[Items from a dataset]
============================================================

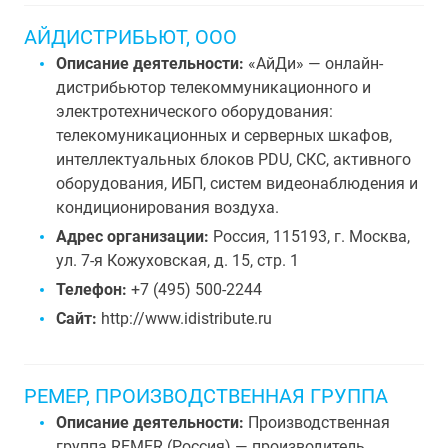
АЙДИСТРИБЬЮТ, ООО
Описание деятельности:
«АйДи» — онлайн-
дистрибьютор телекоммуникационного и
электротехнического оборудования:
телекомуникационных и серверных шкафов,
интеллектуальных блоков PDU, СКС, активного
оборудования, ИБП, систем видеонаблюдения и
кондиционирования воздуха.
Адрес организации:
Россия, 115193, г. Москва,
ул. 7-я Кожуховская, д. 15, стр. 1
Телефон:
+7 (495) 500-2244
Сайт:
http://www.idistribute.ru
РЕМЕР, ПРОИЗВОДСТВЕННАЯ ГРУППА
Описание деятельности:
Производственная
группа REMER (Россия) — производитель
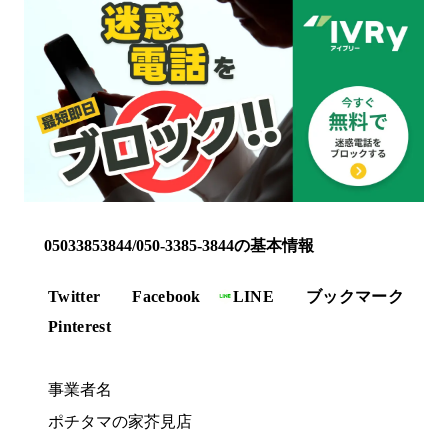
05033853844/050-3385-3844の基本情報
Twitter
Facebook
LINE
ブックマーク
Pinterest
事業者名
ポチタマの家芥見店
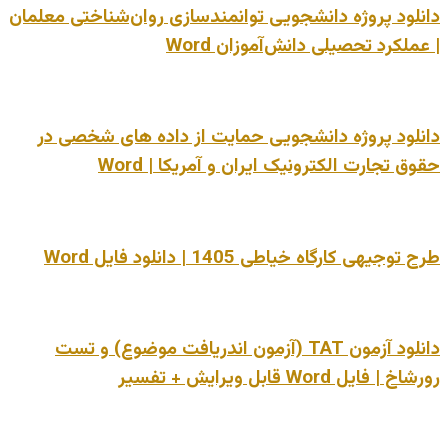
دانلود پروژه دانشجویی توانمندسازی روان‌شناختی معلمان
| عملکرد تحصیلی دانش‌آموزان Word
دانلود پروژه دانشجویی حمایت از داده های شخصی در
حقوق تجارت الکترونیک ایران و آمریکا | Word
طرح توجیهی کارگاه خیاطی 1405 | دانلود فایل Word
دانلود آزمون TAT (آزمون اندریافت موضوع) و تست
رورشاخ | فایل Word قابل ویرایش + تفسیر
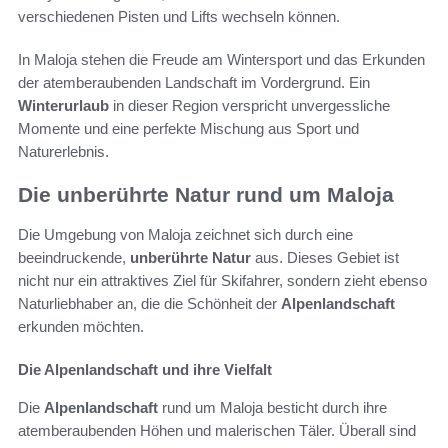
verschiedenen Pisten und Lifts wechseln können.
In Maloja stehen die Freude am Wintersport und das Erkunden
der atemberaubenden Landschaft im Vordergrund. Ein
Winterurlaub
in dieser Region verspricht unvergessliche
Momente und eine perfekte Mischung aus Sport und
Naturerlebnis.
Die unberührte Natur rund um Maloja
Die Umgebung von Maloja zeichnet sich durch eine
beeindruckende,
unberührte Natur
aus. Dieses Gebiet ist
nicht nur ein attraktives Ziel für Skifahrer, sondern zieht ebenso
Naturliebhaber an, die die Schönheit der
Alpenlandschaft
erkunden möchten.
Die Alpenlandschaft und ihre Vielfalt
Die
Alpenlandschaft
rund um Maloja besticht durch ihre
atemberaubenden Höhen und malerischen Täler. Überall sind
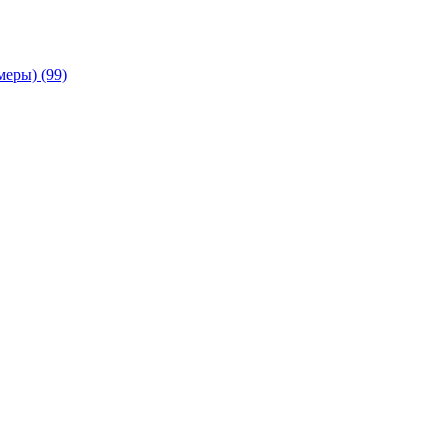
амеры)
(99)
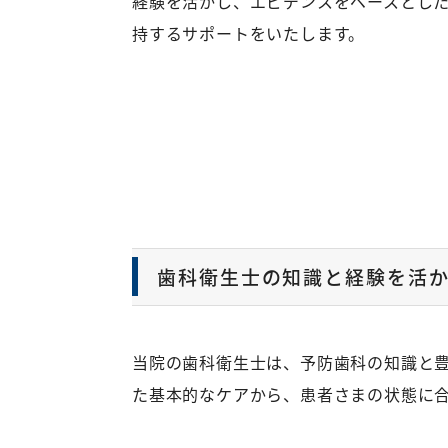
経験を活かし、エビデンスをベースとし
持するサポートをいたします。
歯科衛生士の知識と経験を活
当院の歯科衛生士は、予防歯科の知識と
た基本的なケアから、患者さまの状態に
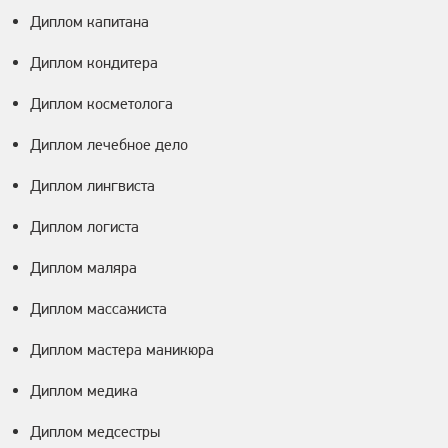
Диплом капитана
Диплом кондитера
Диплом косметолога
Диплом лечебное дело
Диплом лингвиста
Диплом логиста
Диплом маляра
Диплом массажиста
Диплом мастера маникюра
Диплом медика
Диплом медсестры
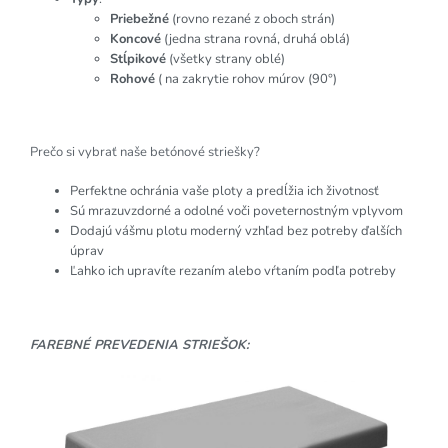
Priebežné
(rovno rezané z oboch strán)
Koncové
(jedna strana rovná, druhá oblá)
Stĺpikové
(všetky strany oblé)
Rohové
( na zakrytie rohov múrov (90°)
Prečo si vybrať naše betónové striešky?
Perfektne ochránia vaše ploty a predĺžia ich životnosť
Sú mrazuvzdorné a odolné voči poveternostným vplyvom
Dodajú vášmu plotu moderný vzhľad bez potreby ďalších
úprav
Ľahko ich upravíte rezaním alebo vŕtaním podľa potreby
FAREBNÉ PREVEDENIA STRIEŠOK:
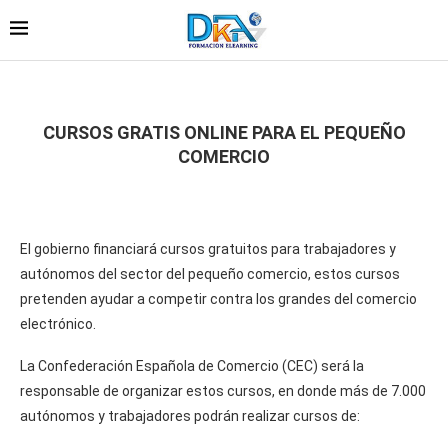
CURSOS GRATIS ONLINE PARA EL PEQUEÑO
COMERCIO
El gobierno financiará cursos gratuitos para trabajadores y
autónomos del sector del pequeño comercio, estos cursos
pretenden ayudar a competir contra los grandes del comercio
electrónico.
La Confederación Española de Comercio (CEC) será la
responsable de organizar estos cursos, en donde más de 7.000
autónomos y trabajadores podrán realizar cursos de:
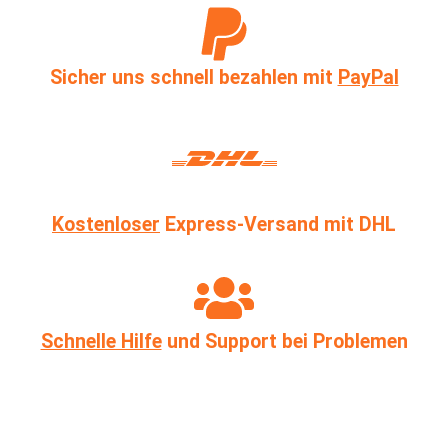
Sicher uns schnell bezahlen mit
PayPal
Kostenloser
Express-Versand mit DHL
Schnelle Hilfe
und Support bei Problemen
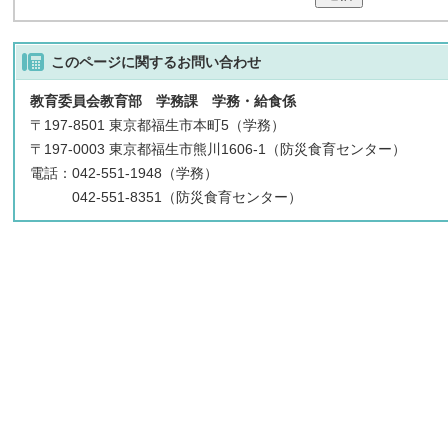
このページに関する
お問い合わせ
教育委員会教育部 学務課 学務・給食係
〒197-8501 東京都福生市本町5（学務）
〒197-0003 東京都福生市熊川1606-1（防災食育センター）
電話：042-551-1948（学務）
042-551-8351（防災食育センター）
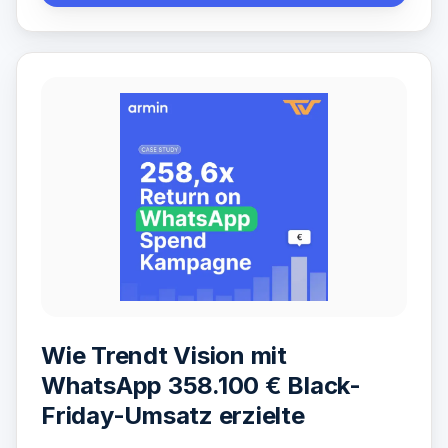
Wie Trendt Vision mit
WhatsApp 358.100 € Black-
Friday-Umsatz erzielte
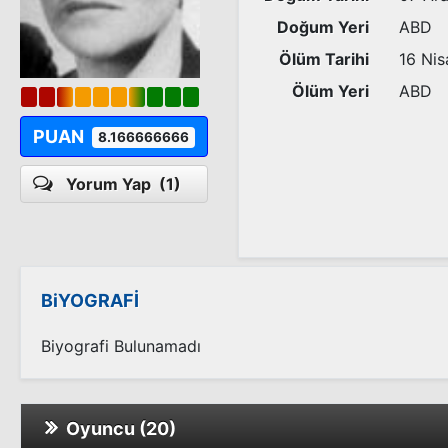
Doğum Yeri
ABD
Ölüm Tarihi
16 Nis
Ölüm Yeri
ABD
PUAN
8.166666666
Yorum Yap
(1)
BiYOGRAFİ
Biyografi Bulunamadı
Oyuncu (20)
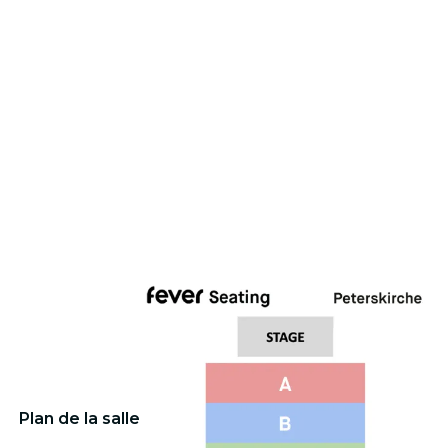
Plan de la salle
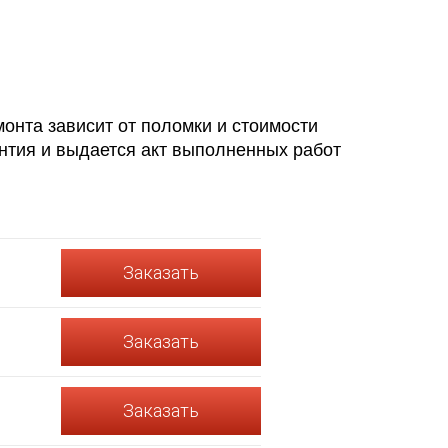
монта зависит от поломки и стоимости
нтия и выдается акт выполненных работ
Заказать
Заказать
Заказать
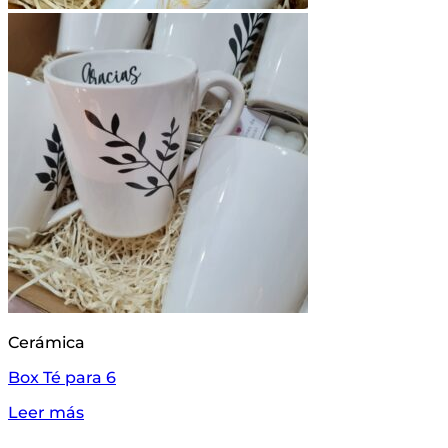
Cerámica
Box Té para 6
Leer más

============================================================

### What this task involves:
Would you give again, exactly, the lines in the data above that run from the line containing "Die unberührte Natur rund um Maloja" to the line containing "Schnelle Hilfe"? Include both ends and no pictures.

### Task solution:
Die unberührte Natur rund um Maloja
Die Umgebung von Maloja zeichnet sich durch eine
beeindruckende,
unberührte Natur
aus. Dieses Gebiet ist
nicht nur ein attraktives Ziel für Skifahrer, sondern zieht ebenso
Naturliebhaber an, die die Schönheit der
Alpenlandschaft
erkunden möchten.
Die Alpenlandschaft und ihre Vielfalt
Die
Alpenlandschaft
rund um Maloja besticht durch ihre
atemberaubenden Höhen und malerischen Täler. Überall sind
амеры)
(99)
経験を活かし、エビデンスをベースとし
持するサポートをいたします。
歯科衛生士の知識と経験を活
当院の歯科衛生士は、予防歯科の知識と
た基本的なケアから、患者さまの状態に
Диплом капитана
Диплом кондитера
Диплом косметолога
Диплом лечебное дело
Диплом лингвиста
Диплом логиста
Диплом маляра
Диплом массажиста
Диплом мастера маникюра
Диплом медика
Диплом медсестры
Priebežné
(rovno rezané z oboch strán)
Koncové
(jedna strana rovná, druhá oblá)
Stĺpikové
(všetky strany oblé)
Rohové
( na zakrytie rohov múrov (90°)
Prečo si vybrať naše betónové striešky?
Perfektne ochránia vaše ploty a predĺžia ich životnosť
Sú mrazuvzdorné a odolné voči poveternostným vplyvom
Dodajú vášmu plotu moderný vzhľad bez potreby ďalších
úprav
Ľahko ich upravíte rezaním alebo vŕtaním podľa potreby
FAREBNÉ PREVEDENIA STRIEŠOK:
CURSOS GRATIS ONLINE PARA EL PEQUEÑO
COMERCIO
El gobierno financiará cursos gratuitos para trabajadores y
autónomos del sector del pequeño comercio, estos cursos
pretenden ayudar a competir contra los grandes del comercio
electrónico.
La Confederación Española de Comercio (CEC) será la
responsable de organizar estos cursos, en donde más de 7.000
autónomos y trabajadores podrán realizar cursos de:
Sicher uns schnell bezahlen mit
PayPal
Kostenloser
Express-Versand mit DHL
Schnelle Hilfe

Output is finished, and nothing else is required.